And I'll add - I've got many years of experience in project management and know for a fact that it can take years before any given business - public or private - decides to go ahead with a construction project (which are a fraction of the cost of the 150 million or so being bounded about for the redevelopment),so to wait two years seems reasonable in my mind. I mean - it's a project worth well over 100 million pounds - if they/we fuck up on this then we'll be put back for the next ten-twenty years paying it off. Someone please tell me if I'm wrong here, after all, I've personally never spent over 100 million quid on a stadium before (though there are some .
Oh, and a quick question - people talk about FSG H&G etc etc making money out of the football club - can anyone tell me if Mr Robinson ever made any money out of LFC? Did he pump it all back into shankly's team?
But maybe that's a conversation for another day in another thread.
On the first point - exactly what anyone with any knowledge of development would know and understand. We've got one new project on site in Lndin that we first started working on in 2005. It's been put on hold twice due to changing circumstances including the 2008 recession. Just one a competition to. Work on another building - feasibility starts this month but we don't expect to start on site until 2015.

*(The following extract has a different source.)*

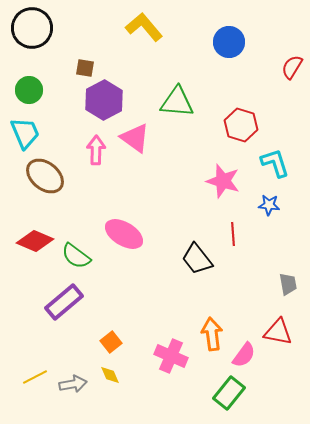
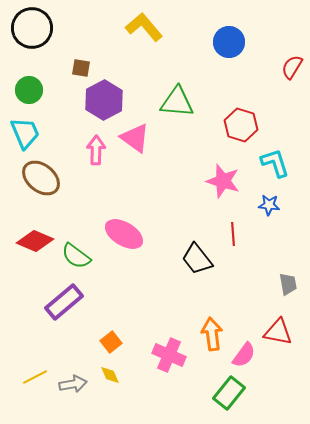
brown square: moved 4 px left
brown ellipse: moved 4 px left, 2 px down
pink cross: moved 2 px left, 1 px up
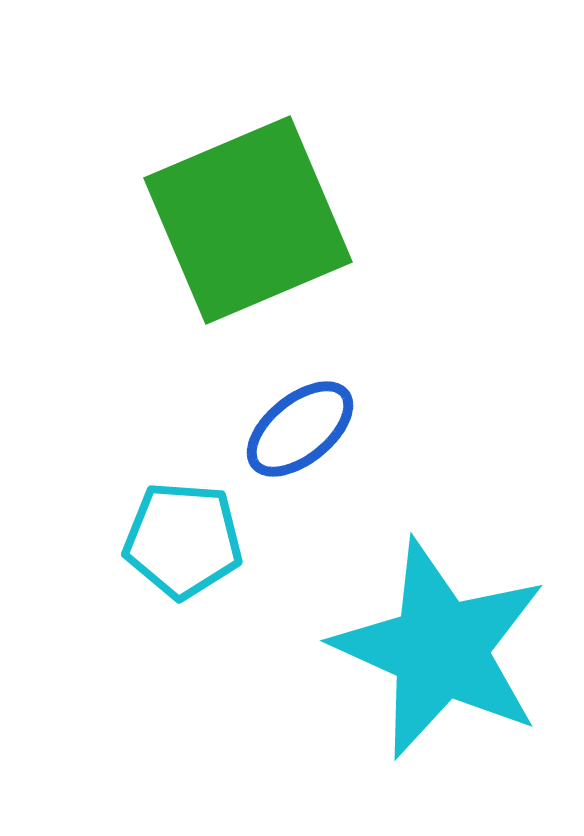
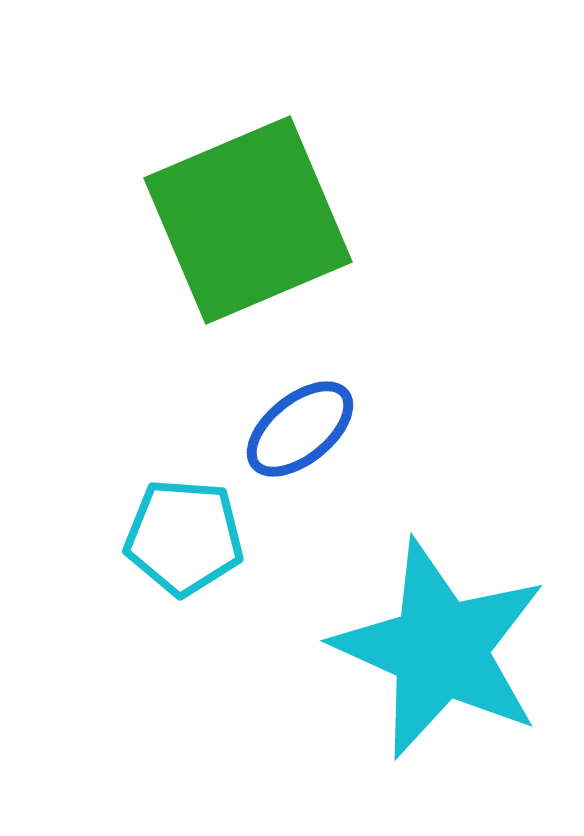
cyan pentagon: moved 1 px right, 3 px up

And on the second - until 1992 the Football Association prevented directors of clubs taking dividends - all profiles went back into the club. From an article by David Conn:
In 1892, the FA permitted Preston North End, football’s first great power, to convert itself from a members’ club into a limited company. Preston had, years earlier, been the first to break the rules against professionalism, paying good players from Scotland to come to the club at a time when paying players was still illicit. The club’s application to form a company was partly to raise new money, partly to limit its members’ personal liability for the increased operating expenses. The FA decreed in 1892 that a club could make itself into a company, but that dividends to shareholders must be restricted. Here was the basis for football’s future development: the clubs became businesses, which could pay players, build grounds, charge supporters for entry, and form themselves into companies. But the FA insisted they remain clubs in their culture. The supporter’s gut feeling that the club is a collective endeavour, an organisation he belongs to, not a company seeking profit for shareholders, was embedded in the regulations. Rule 34, requiring football club-companies to be run essentially as non-profit organisations, with their directors serving as ‘custodians’, was in the FA handbook until the late 1990s.